Problem requirements: Write out the records word for word, with no pictures.

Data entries
....
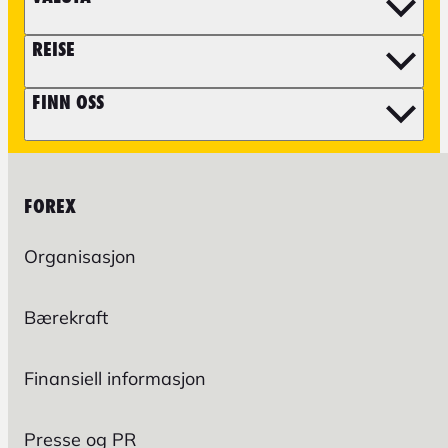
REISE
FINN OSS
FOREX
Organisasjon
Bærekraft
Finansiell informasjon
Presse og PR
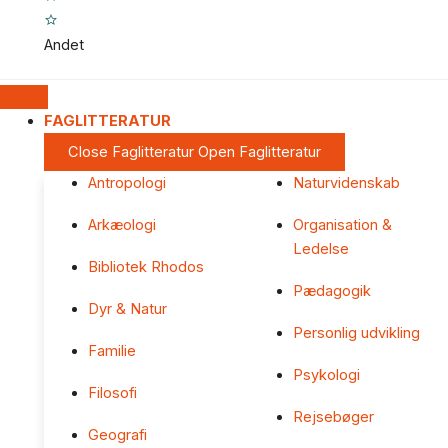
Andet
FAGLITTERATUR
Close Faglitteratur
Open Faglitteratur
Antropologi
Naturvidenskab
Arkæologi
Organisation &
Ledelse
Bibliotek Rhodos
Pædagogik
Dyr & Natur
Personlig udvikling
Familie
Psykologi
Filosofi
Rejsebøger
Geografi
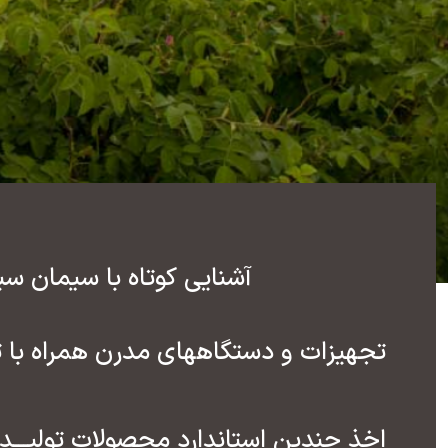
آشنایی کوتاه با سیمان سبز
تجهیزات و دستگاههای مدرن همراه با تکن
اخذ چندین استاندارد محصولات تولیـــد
....
Written response:
REISE
FINN OSS
FOREX
Organisasjon
Bærekraft
Finansiell informasjon
Presse og PR
Andet
FAGLITTERATUR
Close Faglitteratur
Open Faglitteratur
Antropologi
Naturvidenskab
Arkæologi
Organisation &
Ledelse
Bibliotek Rhodos
Pædagogik
Dyr & Natur
Personlig udvikling
Familie
Psykologi
Filosofi
Rejsebøger
Geografi
آشنایی کوتاه با سیمان سبز
تجهیزات و دستگاههای مدرن همراه با تکن
اخذ چندین استاندارد محصولات تولیـــد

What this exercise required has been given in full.